Thursday 26 July 2007

quicky: xml schema validation using dom4j

I believe I have spend to much time with xml schema validation using dom4j, considering what I think should be a trival operation.
I was not capable of finding the howto on this subject, so I will provide my own. Mosty as a note to myself the next time I have to do schema validation.
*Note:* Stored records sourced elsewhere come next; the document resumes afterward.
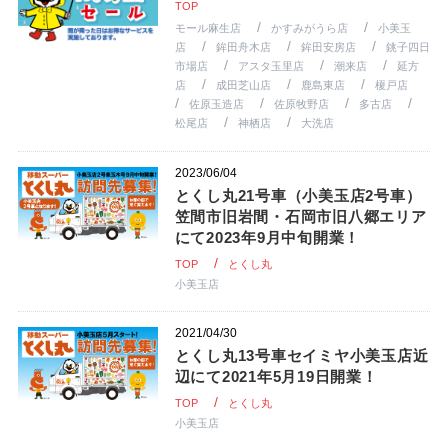
TOP
モール麻生店
かすみがうら店
小美玉
店
鉾田舟木店
鉾田安房店
銚子四日
市場店
アスタ玉里店
潮来店
延方
店
成田芝山店
鹿島東店
榎戸店
佐原玉造店
佐原牧野店
多古店
松尾店
神栖店
大洗店
2023/06/04
とくし丸21号車（小美玉店2号車）
笠間市旧岩間・石岡市旧八郷エリア
にて2023年9月中旬開業！
TOP
とくし丸
小美玉店
2021/04/30
とくし丸13号車セイミヤ小美玉店近
辺にて2021年5月19日開業！
TOP
とくし丸
小美玉店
public Document parseXMl(String xml) throws Exception {
URL resource = getClass().getResource("/my-schema.xsd");
SAXReader reader = new SAXReader(true);
reader.setFeature("http://apache.org/xml/features/validation/schema", true);
reader.setProperty("http://java.sun.com/xml/jaxp/properties/schemaLanguage", "http://www.w3.org/2001/XMLSchema");
reader.setProperty("http://java.sun.com/xml/jaxp/properties/schemaSource", new File(resource.getFile()));
reader.setErrorHandler(new ErrorHandlerImpl());
InputSource source = new InputSource(new StringReader(xml));
source.setEncoding("UTF-8");
return reader.read(source);
}

3 comments:

Anonymous said...

Brilliant, thank you. I too spent way too long looking for the answer to this seemingly trivial question.

Jacob von Eyben said...

One other thing. If the schema you try to use is placed in one of your depending jar files you cannot just do:
reader.setProperty("http://java.sun.com/xml/jaxp/properties/schemaSource", new File(resource.getFile()));

Then you have to create your own entity resolver.
Inspired by this thread: http://mail-archives.apache.org/mod_mbox/xerces-j-dev/200108.mbox/%3C001201c13163$e7bcadb0$36a4c8c3@SHAREDVALUE.COM%3E

I created my own entity resolver:

private class CachedEntityResolver implements EntityResolver {

private String systemId;
private InputStream stream;

public CachedEntityResolver(String systemId, InputStream stream) {
this.systemId = systemId;
this.stream = stream;
}

public InputSource resolveEntity(String publicId, String systemId) {
InputSource result = null;
if (systemId.contains(this.systemId)) {
result = new InputSource(stream);
}
return result;
}
}


and used it like this:

schemaStream = ReportParserImpl.class.getResourceAsStream(ATLIGHT_REPORT_SCHEMA_SOURCE);
reader.setEntityResolver(new CachedEntityResolver("schema-name.xsd", schemaStream));


Then my document header looks like this:
<rapport xmlns:xsi="http://www.w3.org/2001/XMLSchema-instance" xsi:noNamespaceSchemaLocation="schema-name.xsd">

I'm not sure that the fact that I just check if the systemId contains 'schema-name.xsd' is a hack, but it works and is deployable in any environment as it doesn't take the domain into concern.

Anonymous said...

Thanks. After lots of time digging, conflicting documents, unclear apis, yours was spot on. Thanks a milllion.